The code was massively complex and not really easy to understand ,so our analysis of the code didn’t reveal any immediate conclusions other than very heavy use of multi-threaded custom caching… hmmm obviously the items in the cache would have something to do with why this was running slow. Only problem was that the cache was being used for EVERYTHING – even Lucene search results – this would prove important later…
Navigating the content tree immediately raised eyebrows: The solution had more than 40000 items – which in itself isn’t a lot, but they were all in a very flat and non-hierarchical structure, which caused Sitecore to run super slow. You might know that Sitecore does NOT recommend having more than I think 100-200 items on the same level (same parent node). In this case, there were many violations of this common sense “rule”.
Bring out the power tools
We decided to use AQTime to profile the solution. AQTime is a fantastic tool. It is basically a performance profiler that you can use to hook up to many different types of applications and solutions to measure their performance and find the bottlenecks.
Initially, we thought it would be best to run the profiler locally (as that normally proves to be sufficient to detect the bottlenecks), but in this case it gave us unrealistic results, as our use of the solution didn’t match that of the users of the live site. So we decided to run it on one of their live servers (slowing it down a bit maybe, but worth it).
The results were clear
Sitecore was running very fast for what it was used for – but the culprit: Lucene.
Surprising!– isn’t Lucene supposed to be used for search? Or to speed up retrieval of Items in an index? Problem was, Lucene was being used incorrectly and on almost every page, there were multiple Lucene calls. The top 20 most heavy functions were accounting to 88-98% of the CPU time spent:
After a bit of profiling we decided to build a test harness to isolate the Lucene related code and performance-test them manually. We quickly found a common pattern between the calls to Lucene – and the two major culprits for performance were:
- Sorting of the results (always a potential hazard when done incorrectly)
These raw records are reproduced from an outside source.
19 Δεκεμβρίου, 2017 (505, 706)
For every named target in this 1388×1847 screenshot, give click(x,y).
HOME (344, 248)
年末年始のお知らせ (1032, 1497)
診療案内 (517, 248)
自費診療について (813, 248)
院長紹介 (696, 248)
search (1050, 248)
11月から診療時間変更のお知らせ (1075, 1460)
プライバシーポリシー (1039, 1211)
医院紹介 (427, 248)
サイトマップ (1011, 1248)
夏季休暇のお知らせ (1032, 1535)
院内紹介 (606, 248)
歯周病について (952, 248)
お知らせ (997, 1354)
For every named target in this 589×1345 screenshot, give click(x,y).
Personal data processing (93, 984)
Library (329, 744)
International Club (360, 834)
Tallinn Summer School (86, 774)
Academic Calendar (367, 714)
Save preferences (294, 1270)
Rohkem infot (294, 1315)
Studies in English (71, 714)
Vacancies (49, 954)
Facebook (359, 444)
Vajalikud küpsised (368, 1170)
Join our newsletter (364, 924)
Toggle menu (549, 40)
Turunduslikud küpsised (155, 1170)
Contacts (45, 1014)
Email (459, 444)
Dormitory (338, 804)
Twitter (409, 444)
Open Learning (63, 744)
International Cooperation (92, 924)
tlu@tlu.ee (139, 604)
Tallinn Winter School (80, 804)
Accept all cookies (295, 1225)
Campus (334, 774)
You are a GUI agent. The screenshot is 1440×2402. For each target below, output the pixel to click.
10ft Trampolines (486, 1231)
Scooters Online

- Filtering using RangeQuery – using non tokenized fields (publish date in this case) as boundaries (dates of the string format yyyyMMddHHmmsss) – as you might have guessed it, that causes most items to have to be evaluated against each other (or close to – dependent on the algorithm Lucene uses for these types of string comparisons).Even worse was that the RangeQuery was used from “0″ (start of time) to Datetime.Now (today, now) – so essentially not really filtering anything but potentially future published articles? Made no sense…
An example of this was a simple search call that took 3600 ms before we removed these filters, and took 30 ms after.
The team that had designed and built the system must have known that the Lucene calls were slow (or may be not), but instead of trying to figure out why, they must have decided to cache the results in a multi-threaded cache (with a 2-minute expiration on some results), it was storing up-to-the-minute news…basically a quick-fix to a long-term architectural issue.
As a developer, you have a responsibility to your client. Hiding performance problems by inserting a cache will not solve the problem long term. You have a duty to fix the problem permanently.